New Zealand dairy farmers should continue to focus on the competitive advantage they gain from their ability to grow good grass, says an Irish farming leader.
Michael Murphy belongs to an equity partnership that owns a Canterbury dairy farm and also owns farms in Ireland and the United States.
He is a frequent visitor to New Zealand, where he has addressed farmers on wealth creation and the dairy industry's international future.
He is leading a group of about 30 Irish farmers on a three-week visit to New Zealand, the anniversary of the first visit here by the Republic of Ireland's Blackwater Discussion Group 40 years ago.
The group has been in Taranaki, visited Waikato, and is now in the South Island.
As an Irish dairy farmer, Murphy said he greatly admired New Zealand's low-cost dairy production. Its traditional strengths were its ability to grow and utilise good-quality grass and to undertake compact calving of its high-fertility cows at low cost.
Murphy said New Zealand produced 3.6 times the quantity of milksolids produced in Ireland, where the dairy industry had been stagnating since European Union production quotas were established in 1983.
Irish dairy production doubled between 1961 and 1972 and again between 1972 and 1983.
"We have plenty to learn from New Zealand's best farmers because we have stagnated."
Irish farmers wanted to develop their industry, so were studying and learning as much as they could from the dairy industry's 30-year expansion in New Zealand.
After the 2015 abolition of the EU quota, Irish dairy production was expected to increase by 50 per cent by 2020, Murphy said.
Visiting Kuriger Farms at Oaonui, Murphy described Louis Kuriger as a world expert in low-cost grass-based dairy farming. The Oaonui farm is a partnership between Louis Kuriger, his wife and their son Craig, who runs it.
Murphy said the emphasis in New Zealand had moved from profit per hectare to production per cow. "Getting a good return on your asset is the real purpose of being in business, and I'm suggesting some farmers are focusing on the wrong goal.
"Some have lost sight of their competitive edge, which is based on low-cost production. They are now farming in a way that costs, so there's a severe loss of their competitive advantage because of their high inputs."
Some farmers had made bad investment decisions and bad farm systems decisions.
Murphy said he was dismayed to hear figures suggesting 28 per cent of New Zealand's dairy farmers were financially at risk, based on their borrowing levels and their ability to repay loans.
It seemed banks had lent money recklessly to farmers who had made poor investment decisions based on "crazy" capital gains and unlikely returns.
But farmers in Taranaki seemed to have been less reckless than those in other areas of New Zealand.
Strong links existed between the two countries.
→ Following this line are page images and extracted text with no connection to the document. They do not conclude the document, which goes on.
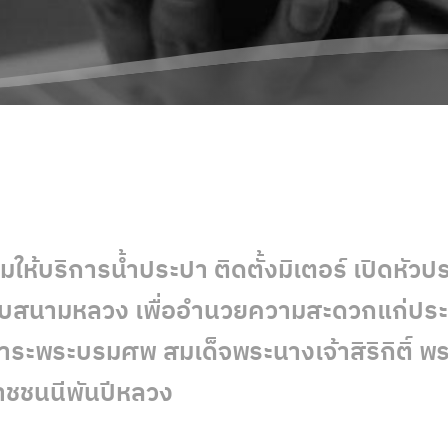
มให้บริการน้ำประปา ติดตั้งมิเตอร์ เปิดหัว
บสนามหลวง เพื่ออำนวยความสะดวกแก่ประช
ระพระบรมศพ สมเด็จพระนางเจ้าสิริกิติ์ พ
ชชนนีพันปีหลวง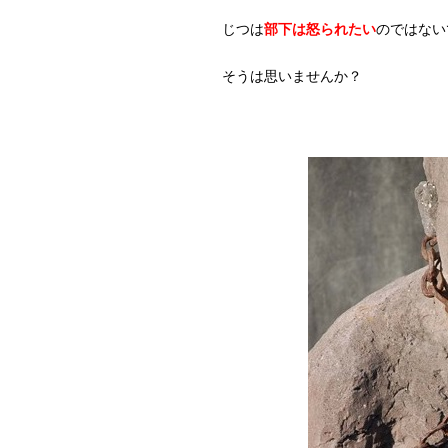
じつは
部下は怒られたい
のではない
そうは思いませんか？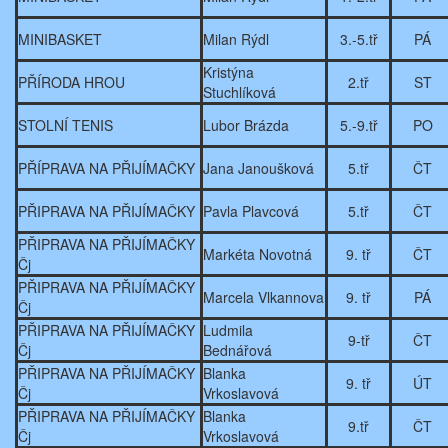
MINIBASKET
Milan Rýdl
3.-5.tř
PÁ
Kristýna
PŘÍRODA HROU
2.tř
ST
Stuchlíková
STOLNÍ TENIS
Lubor Brázda
5.-9.tř
PO
PŘÍPRAVA NA PŘIJÍMAČKY
Jana Janoušková
5.tř
ČT
PŘIPRAVA NA PŘIJÍMAČKY
Pavla Plavcová
5.tř
ČT
PŘIPRAVA NA PŘIJÍMAČKY
Markéta Novotná
9. tř
ČT
Čj
PŘIPRAVA NA PŘIJÍMAČKY
Marcela Vlkannova
9. tř
PÁ
Čj
PŘIPRAVA NA PŘIJÍMAČKY
Ludmila
9-tř
ČT
Čj
Bednářová
PŘIPRAVA NA PŘIJÍMAČKY
Blanka
9. tř
ÚT
Čj
Vrkoslavová
PŘIPRAVA NA PŘIJÍMAČKY
Blanka
9.tř
ČT
Čj
Vrkoslavová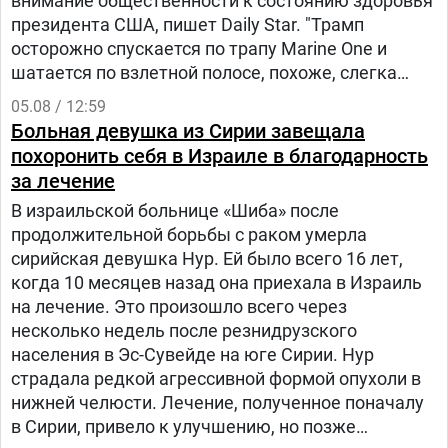
внимание общественности к состоянию здоровья
президента США, пишет Daily Star. "Трамп
осторожно спускается по трапу Marine One и
шатается по взлетной полосе, похоже, слегка
прихрамывая", — написал журналист.
05.08 / 12:59
Больная девушка из Сирии завещала
похоронить себя в Израиле в благодарность
за лечение
В израильской больнице «Шиба» после
продолжительной борьбы с раком умерла
сирийская девушка Нур. Ей было всего 16 лет,
когда 10 месяцев назад она приехала в Израиль
на лечение. Это произошло всего через
несколько недель после резнидрузского
населения в Эс-Сувейде на юге Сирии. Нур
страдала редкой агрессивной формой опухоли в
нижней челюсти. Лечение, полученное поначалу
в Сирии, привело к улучшению, но позже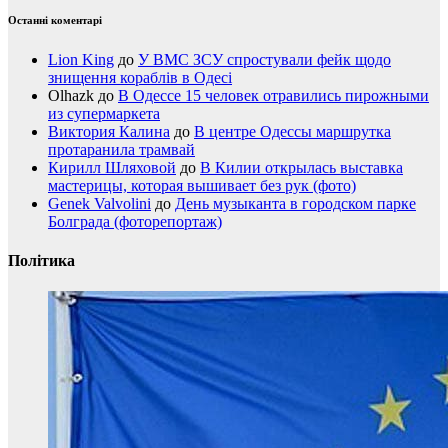
Останні коментарі
Lion King
до
У ВМС ЗСУ спростували фейк щодо
знищення кораблів в Одесі
Olhazk
до
В Одессе 15 человек отравились пирожными
из супермаркета
Виктория Калина
до
В центре Одессы маршрутка
протаранила трамвай
Кирилл Шляховой
до
В Килии открылась выставка
мастерицы, которая вышивает без рук (фото)
Genek Valvolini
до
День музыканта в городском парке
Болграда (фоторепортаж)
Політика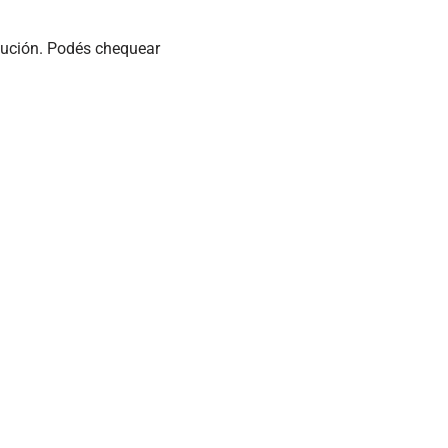
ución. Podés chequear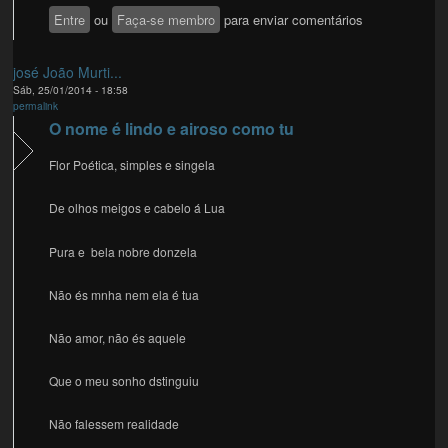
Entre
ou
Faça-se membro
para enviar comentários
josé João Murti...
Sáb, 25/01/2014 - 18:58
permalink
O nome é lindo e airoso como tu
Flor Poética, simples e singela
De olhos meigos e cabelo á Lua
Pura e bela nobre donzela
Não és mnha nem ela é tua
Não amor, não és aquele
Que o meu sonho dstinguiu
Não falessem realidade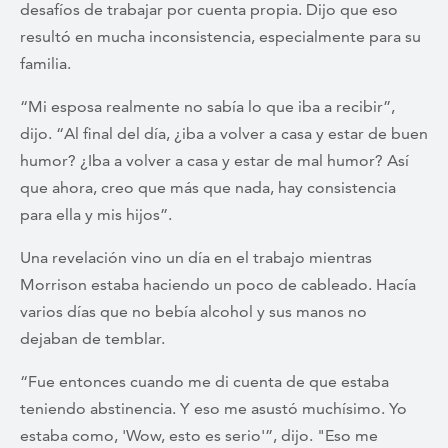
desafíos de trabajar por cuenta propia. Dijo que eso
resultó en mucha inconsistencia, especialmente para su
familia.
“Mi esposa realmente no sabía lo que iba a recibir”,
dijo. “Al final del día, ¿iba a volver a casa y estar de buen
humor? ¿Iba a volver a casa y estar de mal humor? Así
que ahora, creo que más que nada, hay consistencia
para ella y mis hijos”.
Una revelación vino un día en el trabajo mientras
Morrison estaba haciendo un poco de cableado. Hacía
varios días que no bebía alcohol y sus manos no
dejaban de temblar.
“Fue entonces cuando me di cuenta de que estaba
teniendo abstinencia. Y eso me asustó muchísimo. Yo
estaba como, 'Wow, esto es serio'”, dijo. "Eso me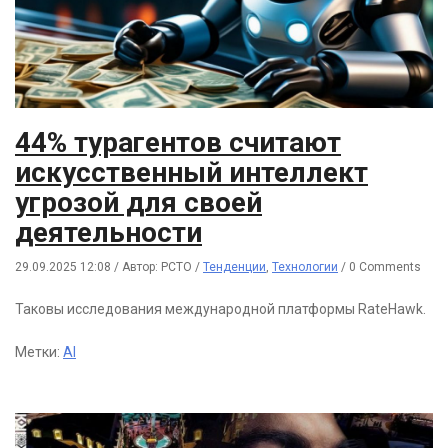
44% турагентов считают
искусственный интеллект
угрозой для своей
деятельности
29.09.2025 12:08
/
Автор: РСТО
/
Тенденции
,
Технологии
/
0 Comments
Таковы исследования международной платформы RateHawk.
Метки:
AI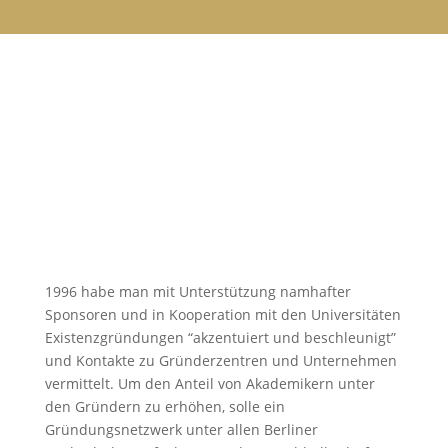
1996 habe man mit Unterstützung namhafter
Sponsoren und in Kooperation mit den Universitäten
Existenzgründungen “akzentuiert und beschleunigt”
und Kontakte zu Gründerzentren und Unternehmen
vermittelt. Um den Anteil von Akademikern unter
den Gründern zu erhöhen, solle ein
Gründungsnetzwerk unter allen Berliner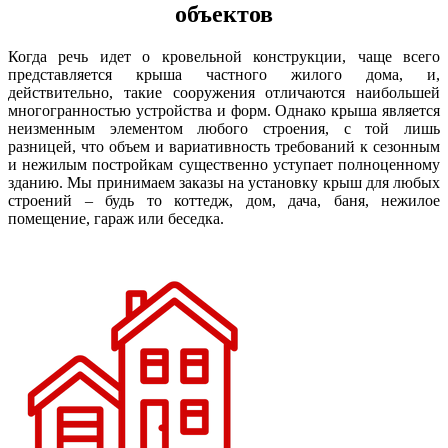
объектов
Когда речь идет о кровельной конструкции, чаще всего
представляется крыша частного жилого дома, и,
действительно, такие сооружения отличаются наибольшей
многогранностью устройства и форм. Однако крыша является
неизменным элементом любого строения, с той лишь
разницей, что объем и вариативность требований к сезонным
и нежилым постройкам существенно уступает полноценному
зданию. Мы принимаем заказы на установку крыш для любых
строений – будь то коттедж, дом, дача, баня, нежилое
помещение, гараж или беседка.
Both had climates ideal for grass-growing.
Murphy said Ireland would double its dairy production in the next 30 years, as New Zealand had done in the past 30 years.
A world leader in dairy exports, Ireland exports 80 per cent of its dairy production and is second in the world to New Zealand, which exports more than 90 per cent of its production.
"We are like New Zealand in that our success lives or dies on the success of our export market," Murphy said.